The Brain: Responsible for pleasure and pain or Reward and punishment - Limbic system: The median forebrain bundle runs through the hypothalamus. - Hypothalamus : Having centers for primary drives as thirst, hunger, aggression and sex. These primary drives generate mild feeling of discomfort that push one for satisfaction which is experienced as reduced discomfort or pleasure (Reward).

- Neurotransmitters: Two of them: P1 substance: message of pain. Endorphins: block pain and produce pleasure. - Genetic predisposition: in some people in their brains to certain psychoactive substances.

Motivation: The use of substance is a motivated choice People decide to use a substance according to their expectations that pleasure will outweigh painful consequences. They may not be aware about this process. People who experience little stimulation should be vulnerable to use a stimulant like cocaine, while those who have too much arousal should be vulnerable to use a sedative like valium. Both try to improve their mood through “self regulation” of the brain.

Learning

Classical conditioning: Explains the relapses after long periods of substance by exposure to cues. Cues: They are conditioned stimuli which are used to enjoy the pleasant response of the drug.

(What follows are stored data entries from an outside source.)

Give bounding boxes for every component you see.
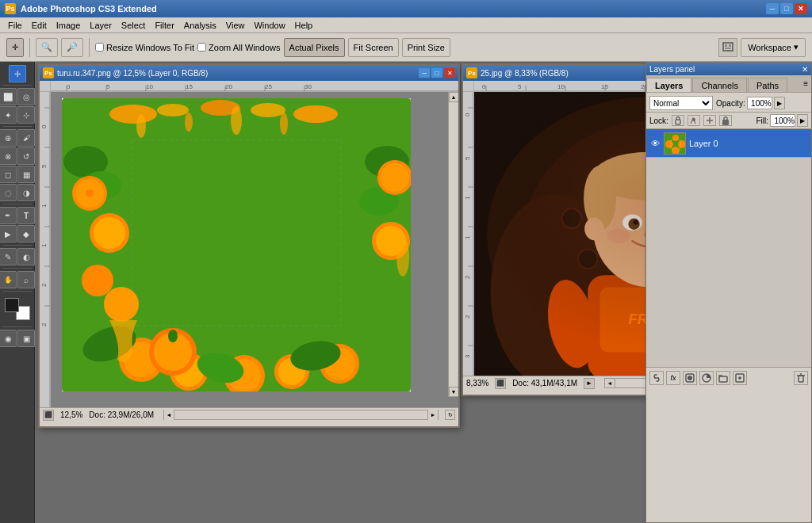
tool-separator-6 xyxy=(3,291,32,292)
doc2-navigate-btn[interactable]: ⬛ xyxy=(495,378,506,389)
notes-tool[interactable] xyxy=(0,248,17,265)
doc1-hscroll-right[interactable]: ► xyxy=(427,410,438,420)
layers-panel-close-icon[interactable]: ✕ xyxy=(802,65,808,74)
doc2-info-btn[interactable]: ► xyxy=(584,378,595,389)
svg-text:0: 0 xyxy=(40,124,48,128)
svg-point-40 xyxy=(231,106,242,135)
doc1-maximize[interactable]: □ xyxy=(431,68,442,78)
lock-image-btn[interactable] xyxy=(688,115,700,126)
layer-item-0[interactable]: 👁 Layer 0 xyxy=(646,129,811,158)
menu-select[interactable]: Select xyxy=(117,19,151,32)
resize-windows-checkbox[interactable] xyxy=(95,43,104,52)
menu-window[interactable]: Window xyxy=(249,19,289,32)
path-selection-tool[interactable] xyxy=(0,225,17,242)
tab-channels[interactable]: Channels xyxy=(692,78,746,92)
zoom-all-checkbox[interactable] xyxy=(197,43,206,52)
menu-edit[interactable]: Edit xyxy=(27,19,52,32)
brush-tool[interactable] xyxy=(17,129,35,147)
shape-tool[interactable] xyxy=(17,225,35,242)
doc2-doc-size: Doc: 43,1M/43,1M xyxy=(512,379,577,387)
workspace-icon-btn[interactable] xyxy=(718,38,737,57)
pen-tool[interactable] xyxy=(0,207,17,224)
close-button[interactable]: ✕ xyxy=(795,3,807,14)
type-tool[interactable] xyxy=(17,207,35,224)
lock-all-btn[interactable] xyxy=(719,115,732,126)
doc1-rotate-btn[interactable]: ↻ xyxy=(445,410,455,420)
heal-tool[interactable] xyxy=(0,129,17,147)
foreground-color-swatch[interactable] xyxy=(5,298,19,312)
new-layer-btn[interactable] xyxy=(733,371,747,385)
menu-help[interactable]: Help xyxy=(290,19,318,32)
doc1-close[interactable]: ✕ xyxy=(444,68,455,78)
opacity-input[interactable] xyxy=(747,97,772,109)
layer-link-btn[interactable] xyxy=(649,371,664,385)
svg-point-152 xyxy=(672,135,679,141)
opacity-arrow-btn[interactable]: ▶ xyxy=(774,97,785,109)
svg-text:1: 1 xyxy=(40,243,48,247)
menu-file[interactable]: File xyxy=(3,19,27,32)
crop-tool[interactable] xyxy=(17,106,35,124)
doc1-hscroll-left[interactable]: ◄ xyxy=(164,410,174,420)
lasso-tool[interactable] xyxy=(17,88,35,105)
svg-point-33 xyxy=(109,105,157,124)
lock-position-btn[interactable] xyxy=(703,115,716,126)
fill-arrow-btn[interactable]: ▶ xyxy=(797,114,808,127)
actual-pixels-btn[interactable]: Actual Pixels xyxy=(284,38,345,57)
layers-panel-titlebar[interactable]: Layers panel ✕ xyxy=(646,63,811,75)
marquee-tool[interactable] xyxy=(0,88,17,105)
tab-paths[interactable]: Paths xyxy=(748,78,787,92)
history-tool[interactable] xyxy=(17,147,35,165)
svg-text:25: 25 xyxy=(265,83,272,90)
quick-mask-tool[interactable] xyxy=(0,330,17,347)
doc1-canvas[interactable]: ▲ ▼ xyxy=(51,92,458,407)
layer-0-thumbnail xyxy=(664,132,686,155)
menu-filter[interactable]: Filter xyxy=(150,19,178,32)
layer-group-btn[interactable] xyxy=(716,371,730,385)
blur-tool[interactable] xyxy=(0,184,17,201)
toolbar-separator-1 xyxy=(29,38,30,57)
doc1-navigate-btn[interactable]: ⬛ xyxy=(43,410,54,421)
menu-analysis[interactable]: Analysis xyxy=(179,19,221,32)
delete-layer-btn[interactable] xyxy=(794,371,808,385)
dodge-tool[interactable] xyxy=(17,184,35,201)
doc1-vscroll-up[interactable]: ▲ xyxy=(449,92,459,102)
svg-text:5: 5 xyxy=(40,164,48,168)
clone-tool[interactable] xyxy=(0,147,17,165)
screen-mode-tool[interactable] xyxy=(17,330,35,347)
layer-fx-btn[interactable]: fx xyxy=(666,371,680,385)
move-tool[interactable] xyxy=(9,65,26,82)
workspace-button[interactable]: Workspace ▾ xyxy=(741,38,806,57)
tab-layers[interactable]: Layers xyxy=(646,78,691,92)
minimize-button[interactable]: ─ xyxy=(766,3,779,14)
zoom-tool[interactable] xyxy=(17,271,35,288)
menu-view[interactable]: View xyxy=(221,19,250,32)
layer-mask-btn[interactable] xyxy=(683,371,697,385)
zoom-in-btn[interactable]: 🔍 xyxy=(36,38,58,57)
layers-panel-footer: fx xyxy=(646,367,811,387)
magic-wand-tool[interactable] xyxy=(0,106,17,124)
maximize-button[interactable]: □ xyxy=(780,3,793,14)
panel-menu-btn[interactable]: ≡ xyxy=(800,79,811,88)
tool-separator-7 xyxy=(3,326,32,327)
fill-input[interactable] xyxy=(770,114,795,127)
doc1-hscrollbar[interactable]: ◄ ► xyxy=(163,410,439,420)
blend-mode-select[interactable]: Normal xyxy=(649,96,713,110)
fit-screen-btn[interactable]: Fit Screen xyxy=(348,38,399,57)
doc1-title: turu.ru.347.png @ 12,5% (Layer 0, RGB/8) xyxy=(57,69,419,78)
doc2-hscroll-left[interactable]: ◄ xyxy=(605,378,615,388)
doc1-minimize[interactable]: ─ xyxy=(419,68,430,78)
layer-adjustment-btn[interactable] xyxy=(699,371,714,385)
eyedropper-tool[interactable] xyxy=(17,248,35,265)
gradient-tool[interactable] xyxy=(17,166,35,183)
hand-tool[interactable] xyxy=(0,271,17,288)
doc1-vscrollbar[interactable]: ▲ ▼ xyxy=(448,92,458,397)
print-size-btn[interactable]: Print Size xyxy=(402,38,450,57)
eraser-tool[interactable] xyxy=(0,166,17,183)
doc1-title-bar[interactable]: Ps turu.ru.347.png @ 12,5% (Layer 0, RGB… xyxy=(40,65,458,81)
layer-0-visibility[interactable]: 👁 xyxy=(649,138,661,149)
lock-transparency-btn[interactable] xyxy=(672,115,684,126)
zoom-out-btn[interactable]: 🔎 xyxy=(61,38,83,57)
menu-layer[interactable]: Layer xyxy=(85,19,117,32)
doc1-vscroll-down[interactable]: ▼ xyxy=(449,387,459,397)
menu-image[interactable]: Image xyxy=(52,19,86,32)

Operant conditioning: Explains how use can become abuse by contiguity of reinforcement (timing). The reward (pleasure) of the drug are immediate while punishments (complications) come later.

Avoidant conditioning: Explains the abuse is maintained. Use of the substance is now reinforced by its ability to allow one to avoid the punishment it has caused.

Social Influences: People are influenced by the environment in which they live: 1. Availability, legibility and cost of substance. 2. Advertising and modeling. 3. Peer pressure. 4. Laws and customs.